Joblib: Running Python functions as pipeline jobs

biomcgary · on April 12, 2023

I am not a Pythonista, but joblib is such an easy wrapper to use.

I use joblib at work (it handles edge cases that pickle does not) to package up trained ML models for deployment by a colleague. I train the models outside of a Python environment, pull the models into the Python version of the ML library I use, and then serialize the models to a compressed joblib file. The joblib object takes up less space than the text based model file and deploys quickly for almost instant predictions.

To ensure that the input fields for training line up with the input fields for classification/regression, we add a hash to the joblib object, which is trivially easy. Dump the object on s3 using the hash as the key and it's trivial to have a library of ML models ready to deploy very quickly.
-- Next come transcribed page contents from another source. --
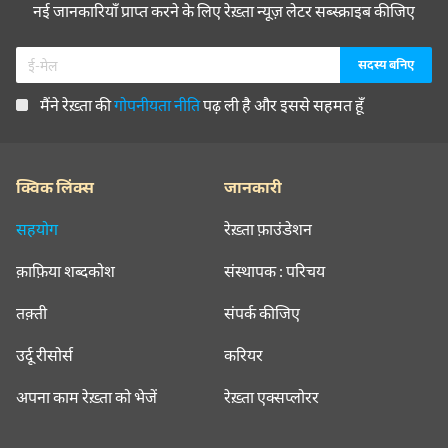
नई जानकारियाँ प्राप्त करने के लिए रेख़्ता न्यूज़ लेटर सब्स्क्राइब कीजिए
मैंने रेख़्ता की
गोपनीयता नीति
पढ़ ली है और इससे सहमत हूँ
क्विक लिंक्स
जानकारी
सहयोग
रेख़्ता फ़ाउंडेशन
क़ाफ़िया शब्दकोश
संस्थापक : परिचय
तक़्ती
संपर्क कीजिए
उर्दू रीसोर्स
करियर
अपना काम रेख़्ता को भेजें
रेख़्ता एक्सप्लोरर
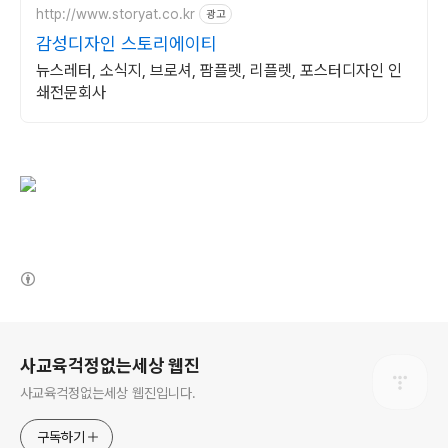
http://www.storyat.co.kr
광고
감성디자인 스토리에이티
뉴스레터, 소식지, 브로셔, 팜플렛, 리플렛, 포스터디자인 인
쇄전문회사
(새창열림)
로그 정보
사교육걱정없는세상 웹진
사교육걱정없는세상 웹진입니다.
구독하기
VHRanger · on April 13, 2023

At my previous job, we used joblib + a handbuilt file format to persist ML model blobs across versions.

The file format was a zipfile with:

- a joblib dump of the python class wrapping the model and its data processing pipeline code

- a small csv (~100 rows) of test X data, test Y data and the expected outputs of the model on that data

- a little json with important library versions (pandas, numpy, etc.) so that the process loading the code could check it ran the same as the one that produced the model blob

Then the loader would try to load the file and verify it, and if failed would keep the existing model in memory and raise an alert to slack, so engineers could fix it and reupload a new model without downtime.

The whole thing was inspired by the talk "Alex Gaynor: Pickles are for Delis, not Software - PyCon 2014" [1]

At my current job we don't need such infrastructure because lambda/kubeflow gateways take care of it for us.

[1] https://www.youtube.com/watch?v=7KnfGDajDQw

Paul-Craft · on April 13, 2023

I'm curious what edge cases you know about or have bitten you with pickle. The main ones I know about are that it's not blazingly fast (though cPickle mitigates this a bit), and, as a possibly related issue, pickle actually uses multiple incompatible serialization protocols that are subject to change whenever a new Python version comes out.

It's also insecure in the sense that you can pickle and unpickle more or less arbitrary Python objects and object structures, so there's no way to trust a pickle from a source you don't control, unless you want to start down the rabbit hole of encrypting and signing your pickles. But that's actually never come up for me in practice.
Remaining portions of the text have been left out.